Nothing about what the author wrote actually indicates he believes what you're saying he believes. And I know him, so I can safely say you're completely misconstruing his intent. In fact, what you've written above is both irrelevant and incorrect. Knowing the possible outcomes is not contradictory to tension. When Dirty Harry points his revolver at the punk's head and pulls his trigger he either has a bullet or he doesn't. And assuming he's telling the truth, no one there knows if he does or doesn't. It's a binary event with two very well defined outcomes, but there is still a palpable tension. So you don't need "anything can happen" levels uncertainty to create tension.
That's because tension isn't just established by uncertainty; it also requires a sense of stakes. Of course you can set the stakes either in mechanical or narrative terms as you prefer, based on your play-style. Regardless, it's vital that the players believe that there are interesting consequences to their actions; Otherwise, you have no tension. What's wrong with Approach 1 isn't that the different outcomes are known, it's that the stakes aren't relevant and interesting to the events and characters at hand.

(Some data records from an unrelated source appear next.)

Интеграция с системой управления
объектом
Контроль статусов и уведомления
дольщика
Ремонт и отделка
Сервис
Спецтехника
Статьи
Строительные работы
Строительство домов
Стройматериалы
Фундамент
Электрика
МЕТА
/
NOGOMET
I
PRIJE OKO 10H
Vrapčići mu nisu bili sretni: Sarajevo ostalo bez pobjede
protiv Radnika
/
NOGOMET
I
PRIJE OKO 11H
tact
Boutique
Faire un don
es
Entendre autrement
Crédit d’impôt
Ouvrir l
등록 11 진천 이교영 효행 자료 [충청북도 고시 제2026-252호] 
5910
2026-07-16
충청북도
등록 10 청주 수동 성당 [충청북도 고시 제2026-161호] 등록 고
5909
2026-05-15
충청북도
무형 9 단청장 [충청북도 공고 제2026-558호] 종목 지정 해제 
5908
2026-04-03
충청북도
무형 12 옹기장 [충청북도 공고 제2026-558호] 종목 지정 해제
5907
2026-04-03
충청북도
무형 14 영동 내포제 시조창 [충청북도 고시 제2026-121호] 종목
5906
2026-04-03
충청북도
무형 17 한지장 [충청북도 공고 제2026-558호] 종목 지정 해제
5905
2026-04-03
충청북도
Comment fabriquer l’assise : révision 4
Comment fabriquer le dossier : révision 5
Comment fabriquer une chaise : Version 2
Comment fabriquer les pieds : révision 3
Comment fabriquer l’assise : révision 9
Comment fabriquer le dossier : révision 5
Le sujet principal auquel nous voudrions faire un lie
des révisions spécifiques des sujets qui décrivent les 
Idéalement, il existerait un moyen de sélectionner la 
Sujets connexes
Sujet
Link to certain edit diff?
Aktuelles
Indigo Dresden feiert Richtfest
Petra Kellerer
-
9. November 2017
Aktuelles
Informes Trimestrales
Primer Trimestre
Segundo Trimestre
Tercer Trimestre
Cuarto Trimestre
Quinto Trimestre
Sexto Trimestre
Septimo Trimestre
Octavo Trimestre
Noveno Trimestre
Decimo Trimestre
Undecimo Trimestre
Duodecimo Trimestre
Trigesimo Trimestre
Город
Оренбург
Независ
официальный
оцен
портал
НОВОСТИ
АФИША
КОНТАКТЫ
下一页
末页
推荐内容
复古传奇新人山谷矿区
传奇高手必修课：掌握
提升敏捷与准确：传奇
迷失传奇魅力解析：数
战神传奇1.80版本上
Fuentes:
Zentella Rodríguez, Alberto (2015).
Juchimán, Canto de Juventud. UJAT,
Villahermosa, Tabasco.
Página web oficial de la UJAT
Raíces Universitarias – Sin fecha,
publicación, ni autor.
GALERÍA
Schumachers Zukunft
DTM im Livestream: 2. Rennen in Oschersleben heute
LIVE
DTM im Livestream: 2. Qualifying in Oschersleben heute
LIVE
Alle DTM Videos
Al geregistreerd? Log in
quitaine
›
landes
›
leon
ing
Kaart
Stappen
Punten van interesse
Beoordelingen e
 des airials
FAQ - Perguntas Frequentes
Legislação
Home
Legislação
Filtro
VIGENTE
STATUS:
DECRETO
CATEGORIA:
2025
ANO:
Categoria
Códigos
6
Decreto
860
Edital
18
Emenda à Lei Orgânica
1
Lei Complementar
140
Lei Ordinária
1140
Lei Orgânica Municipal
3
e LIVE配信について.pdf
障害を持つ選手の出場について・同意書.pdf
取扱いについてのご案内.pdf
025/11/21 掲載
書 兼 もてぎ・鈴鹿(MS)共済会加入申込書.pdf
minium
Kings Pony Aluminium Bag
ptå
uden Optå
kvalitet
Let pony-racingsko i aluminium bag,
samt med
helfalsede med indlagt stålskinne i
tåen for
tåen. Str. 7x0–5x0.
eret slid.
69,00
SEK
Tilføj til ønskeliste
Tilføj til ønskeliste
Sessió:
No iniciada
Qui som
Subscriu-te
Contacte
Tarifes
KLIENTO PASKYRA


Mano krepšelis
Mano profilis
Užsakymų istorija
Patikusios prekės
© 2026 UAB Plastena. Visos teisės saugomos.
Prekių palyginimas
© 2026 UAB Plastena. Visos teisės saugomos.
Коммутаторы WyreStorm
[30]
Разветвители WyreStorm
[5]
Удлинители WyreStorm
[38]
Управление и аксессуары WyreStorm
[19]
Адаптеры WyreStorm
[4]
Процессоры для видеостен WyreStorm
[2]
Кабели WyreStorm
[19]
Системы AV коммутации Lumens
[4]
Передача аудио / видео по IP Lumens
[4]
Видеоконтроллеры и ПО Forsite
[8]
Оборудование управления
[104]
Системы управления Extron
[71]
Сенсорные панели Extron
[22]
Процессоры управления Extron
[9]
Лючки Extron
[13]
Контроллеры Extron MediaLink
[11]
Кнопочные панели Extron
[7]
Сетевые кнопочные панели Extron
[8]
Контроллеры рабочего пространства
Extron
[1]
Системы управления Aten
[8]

But again, this is all besides the point so let's not waste further words on it.
What I have written above is my experience and about my preference, so in a thread about "Do you like fail forward? and why or why not?" it is relevant.
This is a thread about what you like about fail forward correct? and there is more than one way to run fail forward, correct?
It wasn't until reading what You linked to that it became really clear what it is that I find dissatisfying about some applications of fail forward other than the simple disconnect that some of us feel.
The knowing of the possible outcomes is a tension killer "for me". It isn't a tension killer "for you". Again neither right or wrong, just different.
I think "for me" it is the difference between feeling like I am in a script writing room deciding that Indi is going over the cliff and "how are we going to save him" and feeling like you are Indi going over that cliff, and not knowing how this is going to end.
So again "for me" as "a player" I like fail forward when used as the DM decides the outcomes before the dice are rolled, but I don't know them until after the dice are rolled (And I only know the one that takes affect).
In each of his examples you could have removed the point where the DM explains the 2 possible outcomes, still used fail forward with the same results and it would "to me" have felt like it was a more in character experience. It would also have the advantage for me of hiding some of the more blatant disconnects (If you fail the lock pick roll it will start raining).
However I should have separated it from my reply to you. But as it was connected to the piece you linked to so I didn't, Sorry.
Clearly I misunderstood the end of the artical when he was saying "In each example, there's a bad way to handle failure that is quick, simple, obvious... and wrong:" I misinterpreted that if you don't use the suggest approach you are "Wrong".